Question

In: Biology

In class, we discussed how H146 of the β -chain of normal adult hemoglobin ends up...

In class, we discussed how H146 of the β -chain of normal adult hemoglobin ends up in close proximity to D94 on the same chain when oxygen is delivered to the tissues. In hemoglobin Hiroshima, however, H146 on the β -chain has been changed to a D through mutation. What effect, if any, does this mutation have on the Bohr Effect of this mutant hemoglobin?

Choose all correct answers.

Group of answer choices

diminishes the H+ portion of the Bohr Effect

increases the H+ portion of the Bohr Effect

has no effect on the CO2 portion of the Bohr Effect

increases the CO2 portion of the Bohr Effect

has no effect on the H+ portion of the Bohr Effect

diminishes the CO2 portion of the Bohr Effect

Solutions

Expert Solution

Answer- In hemoglobin Hiroshima, however, H146 on the β -chain has been changed to a D through mutation.

Bohr Effect of this mutant hemoglobin are

1. diminishes the H+ portion of the Bohr Effect

2. diminishes the CO2 portion of the Bohr Effect

Explanation

Histidine present at 146 position of beta chain of haemoglobin contributes to the alkaline Bohr effect. This interaction is disrupted in Hb Hiroshima (β146 His > Asp). These variants show decrease Bohr effect with reduced release of O2 in acidic environment.

Bohr effect is the regulation of oxygen binding to the haemoglobin by concentration of CO2 and Hydrogen ions.

Affinity of haemoglobin to oxygen increase with increase in pH and decreases with decrease in pH.

At low pH, when H+ concentration and CO2 concentration is high, haemoglobin loses or releases bound oxygen into the tissues and binds to CO2.

While at High pH, when both when H+ concentration and CO2 concentration is low, haemoglobin affinity for oxygen increases.

Both H+ and CO2 are the heterotrophic regulators of haemoglobin.

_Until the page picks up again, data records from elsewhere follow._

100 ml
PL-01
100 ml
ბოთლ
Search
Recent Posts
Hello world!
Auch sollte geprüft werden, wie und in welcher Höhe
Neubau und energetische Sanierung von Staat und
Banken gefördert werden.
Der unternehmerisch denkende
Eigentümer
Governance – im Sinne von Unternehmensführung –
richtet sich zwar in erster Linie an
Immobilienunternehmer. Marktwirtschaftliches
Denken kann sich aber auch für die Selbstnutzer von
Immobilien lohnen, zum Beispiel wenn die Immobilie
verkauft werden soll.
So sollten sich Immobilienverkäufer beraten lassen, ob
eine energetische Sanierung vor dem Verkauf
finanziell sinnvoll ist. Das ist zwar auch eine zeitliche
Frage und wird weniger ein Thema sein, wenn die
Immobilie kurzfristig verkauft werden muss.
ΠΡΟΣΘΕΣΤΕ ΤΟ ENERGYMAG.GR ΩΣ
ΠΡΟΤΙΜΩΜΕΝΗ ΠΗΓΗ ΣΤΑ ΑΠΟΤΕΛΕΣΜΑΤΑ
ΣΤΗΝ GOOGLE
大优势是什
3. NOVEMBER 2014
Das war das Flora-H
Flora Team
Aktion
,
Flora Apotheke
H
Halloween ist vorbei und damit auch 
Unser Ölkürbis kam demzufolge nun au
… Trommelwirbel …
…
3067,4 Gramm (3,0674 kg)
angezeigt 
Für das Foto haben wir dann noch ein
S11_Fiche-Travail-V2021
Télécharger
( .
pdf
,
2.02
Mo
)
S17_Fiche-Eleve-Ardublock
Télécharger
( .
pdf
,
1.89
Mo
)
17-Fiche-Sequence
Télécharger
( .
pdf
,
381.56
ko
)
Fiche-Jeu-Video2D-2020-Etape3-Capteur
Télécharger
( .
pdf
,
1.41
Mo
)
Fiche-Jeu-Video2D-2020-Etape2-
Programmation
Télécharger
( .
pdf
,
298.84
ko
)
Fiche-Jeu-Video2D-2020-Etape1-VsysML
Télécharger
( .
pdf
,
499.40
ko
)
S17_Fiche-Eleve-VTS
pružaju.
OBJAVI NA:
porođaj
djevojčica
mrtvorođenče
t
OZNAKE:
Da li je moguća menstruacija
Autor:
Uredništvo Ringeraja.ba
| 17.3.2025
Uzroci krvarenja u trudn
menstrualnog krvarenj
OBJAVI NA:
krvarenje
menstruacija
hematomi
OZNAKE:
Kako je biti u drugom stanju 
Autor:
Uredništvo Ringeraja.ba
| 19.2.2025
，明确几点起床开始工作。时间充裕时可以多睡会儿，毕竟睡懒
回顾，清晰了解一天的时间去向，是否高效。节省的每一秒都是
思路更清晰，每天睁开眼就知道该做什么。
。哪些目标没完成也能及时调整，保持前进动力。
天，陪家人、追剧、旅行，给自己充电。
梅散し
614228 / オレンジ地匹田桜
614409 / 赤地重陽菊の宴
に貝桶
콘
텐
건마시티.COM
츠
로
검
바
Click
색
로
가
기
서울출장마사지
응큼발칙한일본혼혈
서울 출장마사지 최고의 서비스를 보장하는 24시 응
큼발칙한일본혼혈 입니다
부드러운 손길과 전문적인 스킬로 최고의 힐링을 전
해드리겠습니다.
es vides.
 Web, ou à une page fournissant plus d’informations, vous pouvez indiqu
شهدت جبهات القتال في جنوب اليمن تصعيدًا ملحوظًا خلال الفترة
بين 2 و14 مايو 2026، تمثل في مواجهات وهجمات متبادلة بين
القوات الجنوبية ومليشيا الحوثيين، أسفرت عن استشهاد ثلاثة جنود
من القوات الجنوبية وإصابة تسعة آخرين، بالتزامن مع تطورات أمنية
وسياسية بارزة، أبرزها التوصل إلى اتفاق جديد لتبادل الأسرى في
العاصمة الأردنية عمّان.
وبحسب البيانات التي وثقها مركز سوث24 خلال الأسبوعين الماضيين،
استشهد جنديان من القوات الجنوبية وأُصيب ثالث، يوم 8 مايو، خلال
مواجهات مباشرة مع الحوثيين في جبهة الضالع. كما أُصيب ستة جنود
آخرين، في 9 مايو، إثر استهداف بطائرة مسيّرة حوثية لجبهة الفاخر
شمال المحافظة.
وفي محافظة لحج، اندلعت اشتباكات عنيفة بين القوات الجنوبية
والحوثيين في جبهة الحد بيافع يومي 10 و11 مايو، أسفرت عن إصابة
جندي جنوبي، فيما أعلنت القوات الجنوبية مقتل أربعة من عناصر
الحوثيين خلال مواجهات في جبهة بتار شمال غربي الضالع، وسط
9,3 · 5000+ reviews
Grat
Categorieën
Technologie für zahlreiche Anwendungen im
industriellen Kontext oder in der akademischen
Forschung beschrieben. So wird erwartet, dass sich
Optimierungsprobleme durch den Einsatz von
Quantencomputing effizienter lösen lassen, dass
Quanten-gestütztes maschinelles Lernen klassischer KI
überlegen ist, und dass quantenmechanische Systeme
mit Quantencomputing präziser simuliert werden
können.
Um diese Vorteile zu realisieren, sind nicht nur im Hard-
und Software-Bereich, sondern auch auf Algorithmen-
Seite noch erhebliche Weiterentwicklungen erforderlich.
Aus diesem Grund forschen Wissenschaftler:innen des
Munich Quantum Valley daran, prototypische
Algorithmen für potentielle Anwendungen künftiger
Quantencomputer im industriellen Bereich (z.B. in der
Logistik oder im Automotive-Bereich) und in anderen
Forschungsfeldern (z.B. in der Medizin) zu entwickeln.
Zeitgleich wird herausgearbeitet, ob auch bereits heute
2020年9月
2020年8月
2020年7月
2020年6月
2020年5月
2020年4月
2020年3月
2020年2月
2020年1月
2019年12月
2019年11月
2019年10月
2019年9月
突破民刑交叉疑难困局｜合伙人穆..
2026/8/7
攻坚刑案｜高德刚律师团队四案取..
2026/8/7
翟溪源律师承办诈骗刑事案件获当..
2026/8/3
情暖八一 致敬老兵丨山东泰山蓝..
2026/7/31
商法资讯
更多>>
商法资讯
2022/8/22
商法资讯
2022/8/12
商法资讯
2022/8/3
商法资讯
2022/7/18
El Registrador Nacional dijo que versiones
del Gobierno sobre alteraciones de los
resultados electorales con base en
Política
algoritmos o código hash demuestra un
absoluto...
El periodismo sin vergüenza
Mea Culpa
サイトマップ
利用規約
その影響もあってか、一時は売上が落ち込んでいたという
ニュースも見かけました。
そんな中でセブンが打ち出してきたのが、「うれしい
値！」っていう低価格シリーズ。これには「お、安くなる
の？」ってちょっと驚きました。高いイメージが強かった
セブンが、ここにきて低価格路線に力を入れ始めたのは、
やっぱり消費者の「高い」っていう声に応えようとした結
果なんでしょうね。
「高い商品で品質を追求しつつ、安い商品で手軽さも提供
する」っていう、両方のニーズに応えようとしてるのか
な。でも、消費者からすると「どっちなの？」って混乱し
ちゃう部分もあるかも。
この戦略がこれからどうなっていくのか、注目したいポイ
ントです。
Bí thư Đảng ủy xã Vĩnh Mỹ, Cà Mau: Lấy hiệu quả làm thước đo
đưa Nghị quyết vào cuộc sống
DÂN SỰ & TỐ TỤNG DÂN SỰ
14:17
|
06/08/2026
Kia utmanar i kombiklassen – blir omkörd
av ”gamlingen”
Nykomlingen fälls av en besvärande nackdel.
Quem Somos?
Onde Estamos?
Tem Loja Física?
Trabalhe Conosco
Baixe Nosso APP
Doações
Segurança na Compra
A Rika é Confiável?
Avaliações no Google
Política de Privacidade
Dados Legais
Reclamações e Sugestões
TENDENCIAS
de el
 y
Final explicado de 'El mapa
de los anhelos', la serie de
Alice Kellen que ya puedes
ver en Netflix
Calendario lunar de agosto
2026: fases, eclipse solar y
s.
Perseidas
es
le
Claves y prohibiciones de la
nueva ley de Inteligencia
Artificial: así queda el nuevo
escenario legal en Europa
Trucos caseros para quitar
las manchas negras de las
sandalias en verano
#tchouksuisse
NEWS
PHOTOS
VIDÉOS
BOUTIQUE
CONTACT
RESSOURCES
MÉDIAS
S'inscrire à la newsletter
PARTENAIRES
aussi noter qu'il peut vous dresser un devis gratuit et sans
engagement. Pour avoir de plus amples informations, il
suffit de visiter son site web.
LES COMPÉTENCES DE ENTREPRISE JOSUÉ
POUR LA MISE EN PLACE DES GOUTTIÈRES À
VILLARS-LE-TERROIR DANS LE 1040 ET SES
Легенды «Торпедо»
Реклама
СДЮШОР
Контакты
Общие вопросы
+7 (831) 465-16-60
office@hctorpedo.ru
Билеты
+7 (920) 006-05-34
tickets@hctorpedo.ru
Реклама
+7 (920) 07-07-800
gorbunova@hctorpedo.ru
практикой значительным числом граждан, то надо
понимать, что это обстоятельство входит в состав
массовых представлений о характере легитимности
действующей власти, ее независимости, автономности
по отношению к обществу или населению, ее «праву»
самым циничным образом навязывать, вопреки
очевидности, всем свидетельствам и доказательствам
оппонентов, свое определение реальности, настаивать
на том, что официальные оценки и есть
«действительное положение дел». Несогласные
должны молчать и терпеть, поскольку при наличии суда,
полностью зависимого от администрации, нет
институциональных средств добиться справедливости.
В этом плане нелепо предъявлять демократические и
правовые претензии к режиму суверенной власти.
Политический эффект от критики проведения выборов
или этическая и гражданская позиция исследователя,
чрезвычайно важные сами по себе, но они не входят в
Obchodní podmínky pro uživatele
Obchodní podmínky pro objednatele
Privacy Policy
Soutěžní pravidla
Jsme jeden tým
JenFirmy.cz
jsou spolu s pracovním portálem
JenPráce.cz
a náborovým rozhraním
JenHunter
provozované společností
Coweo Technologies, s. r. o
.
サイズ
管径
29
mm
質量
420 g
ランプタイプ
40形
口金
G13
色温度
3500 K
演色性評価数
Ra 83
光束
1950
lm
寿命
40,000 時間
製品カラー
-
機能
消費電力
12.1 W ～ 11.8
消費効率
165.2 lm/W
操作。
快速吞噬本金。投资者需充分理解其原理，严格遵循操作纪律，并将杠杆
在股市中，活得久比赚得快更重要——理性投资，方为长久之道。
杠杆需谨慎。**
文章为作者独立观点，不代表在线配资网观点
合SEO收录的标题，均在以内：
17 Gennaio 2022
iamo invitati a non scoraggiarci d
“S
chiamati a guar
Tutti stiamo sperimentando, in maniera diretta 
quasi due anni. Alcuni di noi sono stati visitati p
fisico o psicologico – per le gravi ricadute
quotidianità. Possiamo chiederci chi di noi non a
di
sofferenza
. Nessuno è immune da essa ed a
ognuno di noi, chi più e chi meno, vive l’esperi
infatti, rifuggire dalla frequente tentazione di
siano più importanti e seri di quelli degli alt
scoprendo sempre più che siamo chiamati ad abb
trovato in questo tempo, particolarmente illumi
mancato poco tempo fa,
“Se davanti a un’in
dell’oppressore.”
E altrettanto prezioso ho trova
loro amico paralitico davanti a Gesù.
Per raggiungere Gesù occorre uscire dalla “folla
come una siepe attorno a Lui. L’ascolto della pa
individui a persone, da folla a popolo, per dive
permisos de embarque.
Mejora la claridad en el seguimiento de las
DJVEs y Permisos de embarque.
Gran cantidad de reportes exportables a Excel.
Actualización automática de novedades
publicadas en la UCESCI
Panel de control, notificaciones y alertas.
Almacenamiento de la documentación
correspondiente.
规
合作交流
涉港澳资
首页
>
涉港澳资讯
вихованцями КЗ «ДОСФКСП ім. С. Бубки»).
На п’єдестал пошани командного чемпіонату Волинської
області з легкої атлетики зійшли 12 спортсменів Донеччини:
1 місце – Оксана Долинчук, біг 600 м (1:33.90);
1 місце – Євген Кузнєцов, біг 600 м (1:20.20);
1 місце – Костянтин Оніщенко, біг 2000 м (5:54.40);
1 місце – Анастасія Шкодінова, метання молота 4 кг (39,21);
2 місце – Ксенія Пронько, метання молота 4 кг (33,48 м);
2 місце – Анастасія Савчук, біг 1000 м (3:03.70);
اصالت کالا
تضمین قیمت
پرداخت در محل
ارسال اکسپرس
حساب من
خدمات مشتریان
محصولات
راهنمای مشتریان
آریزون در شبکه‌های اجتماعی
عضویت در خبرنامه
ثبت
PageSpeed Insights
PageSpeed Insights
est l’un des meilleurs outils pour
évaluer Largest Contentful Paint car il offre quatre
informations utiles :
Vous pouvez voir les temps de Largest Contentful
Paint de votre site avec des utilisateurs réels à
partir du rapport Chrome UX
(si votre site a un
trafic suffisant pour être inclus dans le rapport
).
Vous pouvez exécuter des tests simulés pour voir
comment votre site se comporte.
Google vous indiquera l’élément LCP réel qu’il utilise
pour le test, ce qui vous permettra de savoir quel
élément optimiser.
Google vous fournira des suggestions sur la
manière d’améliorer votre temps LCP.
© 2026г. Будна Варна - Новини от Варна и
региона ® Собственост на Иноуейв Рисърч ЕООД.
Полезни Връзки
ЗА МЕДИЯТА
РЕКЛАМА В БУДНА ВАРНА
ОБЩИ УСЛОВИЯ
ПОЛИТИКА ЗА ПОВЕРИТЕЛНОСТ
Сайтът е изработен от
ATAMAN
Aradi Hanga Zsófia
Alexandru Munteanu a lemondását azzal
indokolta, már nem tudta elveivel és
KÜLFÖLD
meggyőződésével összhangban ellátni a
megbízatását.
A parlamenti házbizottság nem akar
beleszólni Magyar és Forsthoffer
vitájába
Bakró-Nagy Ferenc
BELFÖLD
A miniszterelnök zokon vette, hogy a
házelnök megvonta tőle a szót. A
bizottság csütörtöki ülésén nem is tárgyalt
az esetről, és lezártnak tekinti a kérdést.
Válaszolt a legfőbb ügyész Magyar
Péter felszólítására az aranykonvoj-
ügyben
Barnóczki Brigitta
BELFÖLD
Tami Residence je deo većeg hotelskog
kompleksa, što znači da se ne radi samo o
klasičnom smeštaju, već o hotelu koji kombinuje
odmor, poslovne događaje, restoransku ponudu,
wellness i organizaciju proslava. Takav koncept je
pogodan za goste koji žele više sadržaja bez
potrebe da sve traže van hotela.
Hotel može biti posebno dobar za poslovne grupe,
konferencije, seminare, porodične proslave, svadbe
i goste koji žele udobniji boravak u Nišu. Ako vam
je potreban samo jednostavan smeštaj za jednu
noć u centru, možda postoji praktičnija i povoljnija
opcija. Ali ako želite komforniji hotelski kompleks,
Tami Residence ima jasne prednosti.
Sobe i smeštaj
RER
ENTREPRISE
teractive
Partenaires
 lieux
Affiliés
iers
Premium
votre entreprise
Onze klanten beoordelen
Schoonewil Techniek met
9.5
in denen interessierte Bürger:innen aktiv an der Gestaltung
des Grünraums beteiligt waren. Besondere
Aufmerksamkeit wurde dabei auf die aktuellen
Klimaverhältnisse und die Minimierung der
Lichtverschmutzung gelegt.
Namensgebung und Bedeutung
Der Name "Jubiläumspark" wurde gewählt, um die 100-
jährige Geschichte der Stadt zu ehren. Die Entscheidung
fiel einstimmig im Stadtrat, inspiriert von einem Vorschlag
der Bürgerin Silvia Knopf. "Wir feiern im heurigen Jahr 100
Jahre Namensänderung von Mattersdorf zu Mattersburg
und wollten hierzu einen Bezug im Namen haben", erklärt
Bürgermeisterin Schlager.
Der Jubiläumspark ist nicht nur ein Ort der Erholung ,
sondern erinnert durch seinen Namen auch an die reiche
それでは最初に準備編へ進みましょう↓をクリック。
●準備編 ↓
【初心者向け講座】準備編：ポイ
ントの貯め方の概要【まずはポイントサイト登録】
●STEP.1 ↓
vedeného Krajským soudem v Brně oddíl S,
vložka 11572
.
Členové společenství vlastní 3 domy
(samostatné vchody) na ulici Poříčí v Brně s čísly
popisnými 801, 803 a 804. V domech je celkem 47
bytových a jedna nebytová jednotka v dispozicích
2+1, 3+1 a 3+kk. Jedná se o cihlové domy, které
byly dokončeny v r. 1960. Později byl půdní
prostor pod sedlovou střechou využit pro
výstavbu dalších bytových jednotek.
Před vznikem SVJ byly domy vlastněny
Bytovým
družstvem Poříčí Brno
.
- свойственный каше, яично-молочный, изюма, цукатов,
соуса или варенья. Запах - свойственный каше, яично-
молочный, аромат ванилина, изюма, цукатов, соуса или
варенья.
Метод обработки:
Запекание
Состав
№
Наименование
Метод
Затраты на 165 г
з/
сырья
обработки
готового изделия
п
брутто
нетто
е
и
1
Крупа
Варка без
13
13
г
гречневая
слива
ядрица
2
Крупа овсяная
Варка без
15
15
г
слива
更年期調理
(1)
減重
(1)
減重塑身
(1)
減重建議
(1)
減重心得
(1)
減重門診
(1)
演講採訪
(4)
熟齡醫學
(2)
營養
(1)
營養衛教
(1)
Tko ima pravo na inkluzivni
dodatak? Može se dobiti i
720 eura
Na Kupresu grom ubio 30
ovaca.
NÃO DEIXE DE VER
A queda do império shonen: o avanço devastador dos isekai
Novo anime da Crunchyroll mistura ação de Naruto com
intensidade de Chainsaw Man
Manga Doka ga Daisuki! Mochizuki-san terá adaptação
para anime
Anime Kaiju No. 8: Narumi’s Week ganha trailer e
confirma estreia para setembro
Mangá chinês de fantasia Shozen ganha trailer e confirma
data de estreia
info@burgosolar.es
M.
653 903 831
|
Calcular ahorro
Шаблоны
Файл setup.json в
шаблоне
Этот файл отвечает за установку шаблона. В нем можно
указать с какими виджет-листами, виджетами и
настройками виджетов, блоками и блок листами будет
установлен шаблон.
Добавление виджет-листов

Chemical basis of Bohr’s effect

H+ effect- requires amino terminal and presence of histidine at 146 position of β-chain and at 122 position of α- chain.

When haemoglobin is not bound to oxygen (low pH)- In deoxyhemoglobin state, the β-H146 interacts with lysine residue of α subunit through its terminal carboxylate group forming salt bridges. Due to this interaction side chain of histidine β146 forms salt bridge with acidic amino acid aspartate present at 94 position of beta chain when the imidazole group of the histidine is protonated. This interaction stabilizes the quaternary structure of deoxyhemoglobin, resulting into facilitating release of any bound oxygen into tissues.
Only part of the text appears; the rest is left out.